Furthermore, Gap continues to focus on boosting its digital and mobile offerings, omni-channel capabilities as well as enhancing its footprint in the value and active space. Backed by these initiatives and a sturdy performance in the nine months of fiscal 2017, management raised outlook for the year as well. For fiscal 2017, Gap envisions adjusted earnings per share in the range of $2.08-$2.12, up from $2.02-$2.10 projected earlier.
However, Gap’s significant international presence exposes it to adverse currency fluctuations, which might adversely impact the company’s top and bottom lines. In the third-quarter, currency headwinds impacted the bottom-line growth by nearly 3 percentage points.
What the Zacks Model Unveils
Our proven model shows that Gap is likely to beat earnings estimates this quarter. This is because a stock needs to have both — a positive Earnings ESP and a Zacks Rank #1 (Strong Buy), 2 (Buy) or 3 (Hold) — for this to happen. You can uncover the best stocks to buy or sell before they’re reported with our Earnings ESP Filter.
Gap has an Earnings ESP of -0.08%. The company carries a Zacks Rank #2, which increases the predictive power of ESP. However, its negative ESP makes surprise prediction difficult.

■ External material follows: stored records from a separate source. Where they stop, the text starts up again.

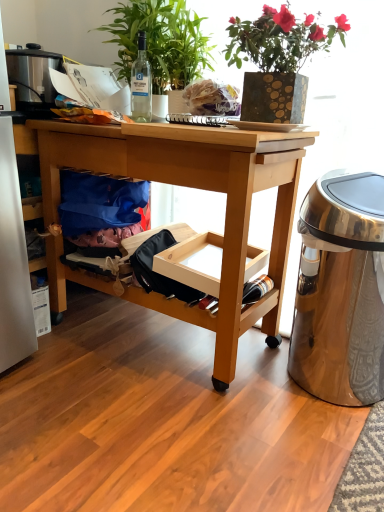 Question: Is white matte plate at center positioned beyond the bounds of gold textured vase at upper center, the 3th houseplant in the left-to-right sequence?

Choices:
 (A) yes
 (B) no

Answer: (A)

Question: Does white matte plate at center have a lesser height compared to gold textured vase at upper center, which appears as the first houseplant when viewed from the right?

Choices:
 (A) no
 (B) yes

Answer: (B)

Question: From the image's perspective, is white matte plate at center on gold textured vase at upper center, which appears as the first houseplant when viewed from the right?

Choices:
 (A) no
 (B) yes

Answer: (A)

Question: Does white matte plate at center have a larger size compared to gold textured vase at upper center, which appears as the first houseplant when viewed from the right?

Choices:
 (A) no
 (B) yes

Answer: (A)

Question: Is white matte plate at center further to the viewer compared to gold textured vase at upper center, the 3th houseplant in the left-to-right sequence?

Choices:
 (A) yes
 (B) no

Answer: (A)

Question: Is point (304, 86) closer or farther from the camera than point (150, 89)?

Choices:
 (A) closer
 (B) farther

Stocks With Favorable Combination
Here are some companies you may want to consider as our model shows that these have the right combination of elements to post an earnings beat:
Best Buy Co., Inc. (BBY - Free Report) has an Earnings ESP of +5.16% and a Zacks Rank #1. You can see the complete list of today’s Zacks #1 Rank stocks here.
Dollar General Corporation (DG - Free Report) has an Earnings ESP of +2.20% and a Zacks Rank of 2.
Macy's, Inc. (M - Free Report) has an Earnings ESP of +0.92% and a Zacks Rank #2.